A woodsman was once asked, “What would you do if you had just five minutes to chop down a tree?” He answered, “I would spend the first two and a half minutes sharpening my axe.” Let us take a few minutes to sharpen our perspective.
Implementing research papers is tricky. Research is done over the long-term as a running conversation between volunteers. Papers are small pieces of this and it’s hard to know exactly how much of this conversation is covered in the paper. Often times, there’s information that gets left implicit in the treatment of a topic because the authors and the supposed audience are so close in knowledge. This is great once you’re informed but a real challenge at the outset of a new project.
Implementing a piece of research means you have to get up to speed on the ongoing conversation, enough that you understand what the authors of your starting paper are talking about, as well as what the authors of their references are talking about, more or less.
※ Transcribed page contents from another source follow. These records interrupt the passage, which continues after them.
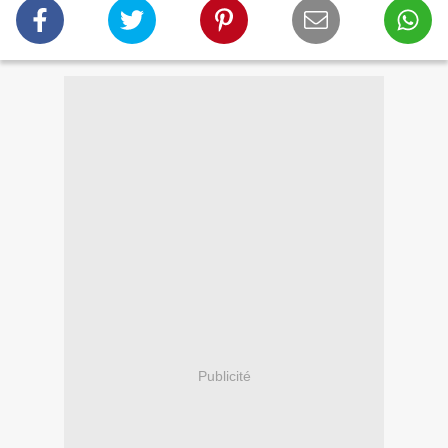
Publicité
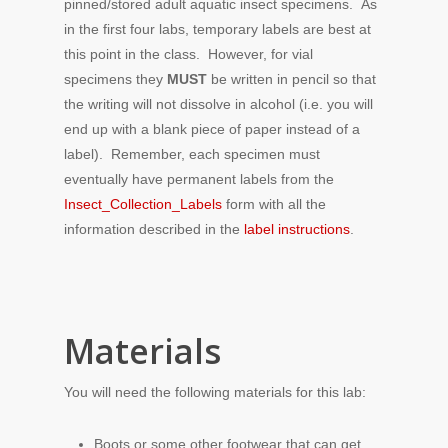
pinned/stored adult aquatic insect specimens. As
in the first four labs, temporary labels are best at
this point in the class. However, for vial
specimens they
MUST
be written in pencil so that
the writing will not dissolve in alcohol (i.e. you will
end up with a blank piece of paper instead of a
label). Remember, each specimen must
eventually have permanent labels from the
Insect_Collection_Labels
form with all the
information described in the
label instructions
.
Materials
You will need the following materials for this lab:
Boots or some other footwear that can get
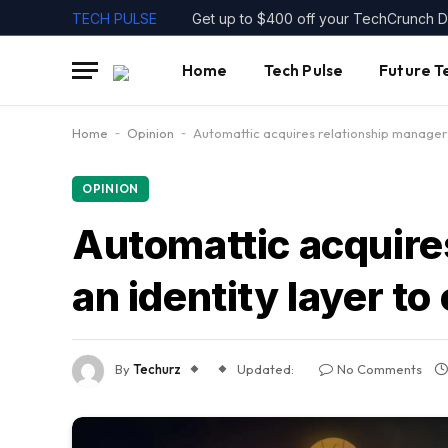
TECH PULSE
Home
Tech Pulse
Future T
Home
-
Opinion
-
Automattic acquires relationship manager C
OPINION
Automattic acquire
an identity layer to 
By
Techurz
Updated:
No Comments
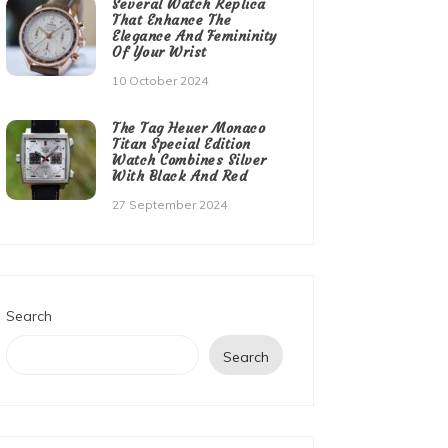
Several Watch Replica
That Enhance The
Elegance And Femininity
Of Your Wrist
10 October 2024
The Tag Heuer Monaco
Titan Special Edition
Watch Combines Silver
With Black And Red
27 September 2024
Search
Search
This is important for implementors: authors will often drop little asides in their writing that are intended to open up future avenues of research but are sometimes not pertinent to the project at hand. Being able to tell the difference means being cognizant of the broader conversation.
Before I put further time into a SmallCheck implementation for Rust I believe it will be valuable for this series of articles if I spend some effort bringing more of this background conversation to the fore. I think, hopefully, that it’ll make it easier to understand the choices I make in implementation and, besides, I’m sure to learn much in the elucidation.
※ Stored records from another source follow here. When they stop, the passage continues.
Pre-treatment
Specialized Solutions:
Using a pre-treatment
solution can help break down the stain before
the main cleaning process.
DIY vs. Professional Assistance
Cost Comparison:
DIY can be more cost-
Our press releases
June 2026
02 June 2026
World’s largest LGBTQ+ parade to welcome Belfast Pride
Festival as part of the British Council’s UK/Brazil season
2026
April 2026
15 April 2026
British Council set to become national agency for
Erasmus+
“SmallCheck and Lazy SmallCheck” is one tiny piece in an ongoing investigation into software testing which does not rely on humans doing case by case analysis of software units. This sort of testing – where you, the engineer, choose inputs, apply them to isolated pieces of a software system and then check that the results of that application are ‘correct’ – is tedious, time-consuming and, worst of all, not particulary effective. The efficacy problem comes in when you consider that we mere people are not very dedicated at performing tedious, repetitious tasks and that, more, if we had a hand in the construction of a system we’ll tend to be blind to its faults as those faults are the result of our own systematic biases.
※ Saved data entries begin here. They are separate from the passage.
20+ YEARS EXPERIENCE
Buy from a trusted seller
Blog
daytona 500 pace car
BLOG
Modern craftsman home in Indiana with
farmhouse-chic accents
If you look at it squarely case analysis testing is three things:
- discovery (through thinking) of ‘important’ inputs for some software system
- application of these ‘important’ inputs
- validation of a set of constraints against the result of application
Say you’re doing unit-testing on a piece of software that calculates the total charge on a delivery order:
def order_charge(base_cost, tip): tax = base_cost * 0.30 our_cut = base_cost * 0.10 return base_cost + our_cut + tax + tip
Set aside the code-stink of the magical constants; this is basically what such a system looks like. You, the plucky unit-test writing engineer knock together some cases
and are satisfied from these cases that the computed values is correct, implying the system under test is also correct. Maybe you work the figures by hand to confirm. But! there’s implicit business constraints here that aren’t being tested for. The problem with case analysis testing is that it's easy to choose inputs which don't uncover these neglected, perhaps forgotten, constraints. It's easy, but wrong, to believe that correct function in some cases implies correct function in _all _ cases. In this implementation we've neglected to ensure that the result of
order_charge is never negative, a fact which was not uncovered by our hand-chosen cases. Consider that
charges negative money for an order which, if the billing system isn't carefully written, gives money to the customer. Oops. You, the plucky unit-test writing engineer, then assert that tip is never negative, write a new test to assert that for a new class of cases the result of
order_charge is never negative and call it a day. This is great, unless there’s a bug somewhere else that makes
base_cost negative, in which case, oops,
order_charge again is negative, maybe. Writing software with care is a perpetual cycle of whataboutism.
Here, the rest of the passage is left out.